## What to do:
Below are the records; tally the lines that include "will" and report only the total.

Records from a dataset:

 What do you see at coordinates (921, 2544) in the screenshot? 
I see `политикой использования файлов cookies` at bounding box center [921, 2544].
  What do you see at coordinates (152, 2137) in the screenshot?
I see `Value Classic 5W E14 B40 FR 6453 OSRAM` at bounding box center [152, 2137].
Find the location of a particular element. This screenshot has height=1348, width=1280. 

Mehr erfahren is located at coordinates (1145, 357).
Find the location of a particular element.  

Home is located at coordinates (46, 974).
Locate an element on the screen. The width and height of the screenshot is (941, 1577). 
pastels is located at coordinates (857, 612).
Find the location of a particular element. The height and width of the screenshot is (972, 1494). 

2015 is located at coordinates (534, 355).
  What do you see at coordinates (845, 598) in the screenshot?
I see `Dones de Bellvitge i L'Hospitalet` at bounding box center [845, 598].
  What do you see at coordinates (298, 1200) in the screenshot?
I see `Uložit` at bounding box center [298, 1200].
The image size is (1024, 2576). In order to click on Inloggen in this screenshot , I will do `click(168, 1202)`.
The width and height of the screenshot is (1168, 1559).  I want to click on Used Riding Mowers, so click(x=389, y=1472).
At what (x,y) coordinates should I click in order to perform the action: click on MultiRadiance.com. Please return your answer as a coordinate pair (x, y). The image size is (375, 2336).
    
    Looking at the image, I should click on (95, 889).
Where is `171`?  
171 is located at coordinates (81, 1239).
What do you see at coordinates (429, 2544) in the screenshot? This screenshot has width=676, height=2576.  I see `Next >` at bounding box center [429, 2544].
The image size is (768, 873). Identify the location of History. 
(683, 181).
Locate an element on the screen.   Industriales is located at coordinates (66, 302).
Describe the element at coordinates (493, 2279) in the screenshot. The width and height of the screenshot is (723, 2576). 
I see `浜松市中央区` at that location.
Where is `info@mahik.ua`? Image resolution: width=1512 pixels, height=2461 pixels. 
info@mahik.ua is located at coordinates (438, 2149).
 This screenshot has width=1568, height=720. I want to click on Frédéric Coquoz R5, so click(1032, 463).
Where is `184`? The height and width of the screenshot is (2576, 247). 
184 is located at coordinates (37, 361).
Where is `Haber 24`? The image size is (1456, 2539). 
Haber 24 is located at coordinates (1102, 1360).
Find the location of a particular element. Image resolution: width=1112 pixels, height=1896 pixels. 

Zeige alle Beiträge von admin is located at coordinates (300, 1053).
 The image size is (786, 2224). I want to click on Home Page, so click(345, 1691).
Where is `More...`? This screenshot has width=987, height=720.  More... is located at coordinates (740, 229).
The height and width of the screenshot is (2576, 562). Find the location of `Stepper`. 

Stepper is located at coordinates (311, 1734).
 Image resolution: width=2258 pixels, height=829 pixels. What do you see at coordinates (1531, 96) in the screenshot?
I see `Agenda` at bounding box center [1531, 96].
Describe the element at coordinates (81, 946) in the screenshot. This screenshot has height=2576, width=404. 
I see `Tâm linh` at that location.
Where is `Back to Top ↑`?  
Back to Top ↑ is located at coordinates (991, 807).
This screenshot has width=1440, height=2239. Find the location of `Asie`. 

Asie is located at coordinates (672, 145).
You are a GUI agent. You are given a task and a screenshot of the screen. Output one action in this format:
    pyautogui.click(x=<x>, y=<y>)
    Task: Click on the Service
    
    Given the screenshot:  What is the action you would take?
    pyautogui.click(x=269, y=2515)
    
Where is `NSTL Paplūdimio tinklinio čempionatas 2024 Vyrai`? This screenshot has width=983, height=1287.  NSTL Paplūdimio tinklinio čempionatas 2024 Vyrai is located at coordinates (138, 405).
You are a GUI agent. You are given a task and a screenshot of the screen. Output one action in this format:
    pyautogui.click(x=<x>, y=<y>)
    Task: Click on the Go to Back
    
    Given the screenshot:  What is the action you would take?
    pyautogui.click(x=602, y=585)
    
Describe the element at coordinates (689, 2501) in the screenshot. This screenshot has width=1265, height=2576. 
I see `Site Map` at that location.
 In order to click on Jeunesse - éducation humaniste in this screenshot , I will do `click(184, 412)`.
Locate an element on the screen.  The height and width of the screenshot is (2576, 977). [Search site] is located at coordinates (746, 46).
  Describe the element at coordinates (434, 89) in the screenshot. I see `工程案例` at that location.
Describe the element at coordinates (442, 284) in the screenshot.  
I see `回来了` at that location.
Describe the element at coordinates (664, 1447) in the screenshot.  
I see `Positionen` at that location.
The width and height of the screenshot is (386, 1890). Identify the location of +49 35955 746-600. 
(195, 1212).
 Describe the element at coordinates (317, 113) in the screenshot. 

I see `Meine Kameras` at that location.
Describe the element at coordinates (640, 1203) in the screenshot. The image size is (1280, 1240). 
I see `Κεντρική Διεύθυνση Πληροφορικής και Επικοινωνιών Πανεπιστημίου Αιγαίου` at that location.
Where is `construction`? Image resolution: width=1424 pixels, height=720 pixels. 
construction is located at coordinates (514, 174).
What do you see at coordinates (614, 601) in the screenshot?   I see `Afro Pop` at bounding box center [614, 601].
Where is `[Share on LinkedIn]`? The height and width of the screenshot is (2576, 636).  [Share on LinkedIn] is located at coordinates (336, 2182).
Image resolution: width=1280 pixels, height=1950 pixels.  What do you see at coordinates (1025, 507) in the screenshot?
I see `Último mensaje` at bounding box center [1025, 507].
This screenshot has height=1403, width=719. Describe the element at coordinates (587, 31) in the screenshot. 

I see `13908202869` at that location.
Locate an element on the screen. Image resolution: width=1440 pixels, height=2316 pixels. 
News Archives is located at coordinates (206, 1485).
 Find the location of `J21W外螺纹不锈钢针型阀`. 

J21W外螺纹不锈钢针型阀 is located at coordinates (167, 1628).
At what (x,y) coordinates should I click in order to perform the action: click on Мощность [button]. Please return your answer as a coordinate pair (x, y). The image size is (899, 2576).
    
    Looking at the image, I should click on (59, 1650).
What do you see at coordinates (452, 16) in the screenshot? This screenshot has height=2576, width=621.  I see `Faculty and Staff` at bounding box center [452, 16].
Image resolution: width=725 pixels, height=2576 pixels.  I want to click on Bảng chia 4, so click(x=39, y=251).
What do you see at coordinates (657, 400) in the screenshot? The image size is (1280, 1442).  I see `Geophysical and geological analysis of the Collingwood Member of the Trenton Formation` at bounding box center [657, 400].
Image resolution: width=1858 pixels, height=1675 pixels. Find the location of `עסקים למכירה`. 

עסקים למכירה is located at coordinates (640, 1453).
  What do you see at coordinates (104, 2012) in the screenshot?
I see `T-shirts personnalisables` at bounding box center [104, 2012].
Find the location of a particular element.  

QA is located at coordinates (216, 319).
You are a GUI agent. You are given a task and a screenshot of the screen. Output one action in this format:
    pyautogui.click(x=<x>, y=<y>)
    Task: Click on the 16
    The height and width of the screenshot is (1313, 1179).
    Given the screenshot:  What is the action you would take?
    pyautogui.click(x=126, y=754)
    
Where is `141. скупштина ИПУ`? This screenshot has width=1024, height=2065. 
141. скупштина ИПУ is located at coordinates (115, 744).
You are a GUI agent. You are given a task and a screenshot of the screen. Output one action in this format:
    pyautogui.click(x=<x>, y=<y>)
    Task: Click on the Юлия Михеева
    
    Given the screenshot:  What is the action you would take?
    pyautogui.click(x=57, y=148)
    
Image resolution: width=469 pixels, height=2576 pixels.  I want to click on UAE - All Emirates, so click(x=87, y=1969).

## Solved exercise:
2